Project

Profile

Help

question on path expression

Added by Anonymous over 18 years ago

Legacy ID: #3390807 Legacy Poster: marcvc (marcvc)

Michael, we're seeing some wierd behaviour with a number of path expressions. It might well be that we overlook something? Consider a test.xml document as follows: <a><b><c><d a='1'/><c><d a='2'/></c><d a='3'/></c></b></a> And the following XQuery: declare variable $x1 := <a><b><c><d a='1'/><c><d a='2'/></c><d a='3'/></c></b></a>; let $x2 := <a><b><c><d a='1'/><c><d a='2'/></c><d a='3'/></c></b></a> let $x3 := doc("test.xml") return <result>{ for $c in $x1//c return $c/d, for $c in $x2//c return $c/d, for $c in $x3//c return $c/d }</result> It evaluates as follows, note that the d elements of the 3 inner flwrs are not ordered the same. <result> <d a="1"/> <d a="3"/> <d a="2"/> <d a="1"/> <d a="2"/> <d a="3"/> <d a="1"/> <d a="2"/> <d a="3"/> </result> Thanks, Marc


Replies (3)

Please register to reply

RE: question on path expression - Added by Anonymous over 18 years ago

Legacy ID: #3390891 Legacy Poster: Michael Kay (mhkay)

Thanks - an interesting one.
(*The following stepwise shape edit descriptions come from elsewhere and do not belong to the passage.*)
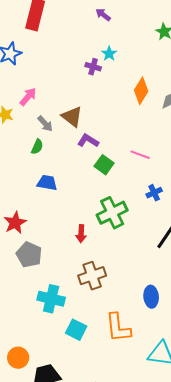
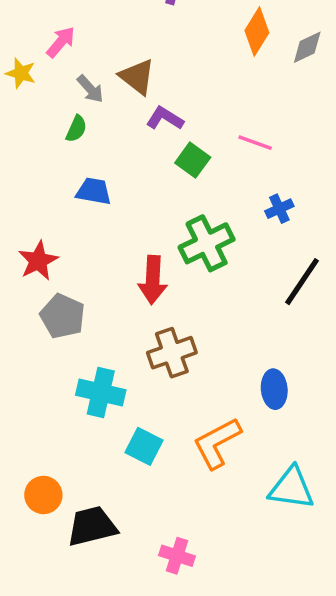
red arrow: (81, 234) -> (153, 280), size x1.5
orange L-shape: (118, 328) -> (217, 443), turned 68

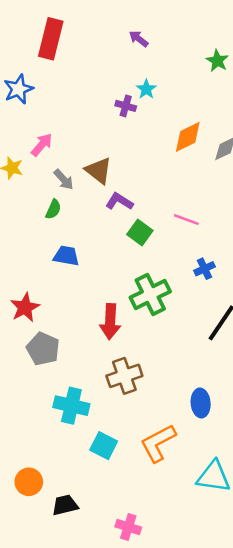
orange diamond: (257, 32) -> (188, 137), turned 32
black trapezoid: (92, 526) -> (65, 505), size x0.7

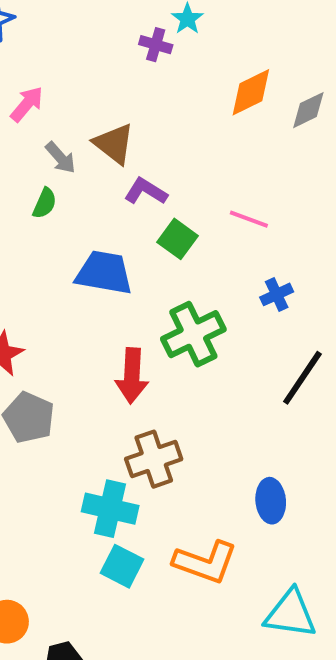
blue trapezoid: (66, 256) -> (104, 273), moved, size x1.4
cyan cross: (71, 406) -> (110, 509), moved
orange L-shape: (158, 443) -> (205, 562), turned -132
As I imagine you realize, the correct order is 1,3,2. Saxon's applying an optimization rewriting for $i in a/b/c return $i/d as a/b/c/d and in this case they aren't equivalent: it causes an incorrect sort into document order to be added. I need to think (a) about whether the rewrite is actually useful (I think it is, as a step along the way to recognizing joins that can be optimized), and (b) about how the preconditions for the rewrite should be refined. As a first guess, the rewrite is only valid if it produces a path expression that is "naturally sorted", i.e. that satisfies the tests Saxon applies to avoid doing an extra sort and deduplication step. Alternatively, something I've thought about doing for a while is rewriting a/b as sort(a\b) where \ is an operator that's like / except for the sorting-and-deduplication semantics. Long term that would help the robustness of the code a lot. But in the short term, I'm a bit scared of destabilising path expressions, given that the optimizations are very sensitive to small changes in the expression tree.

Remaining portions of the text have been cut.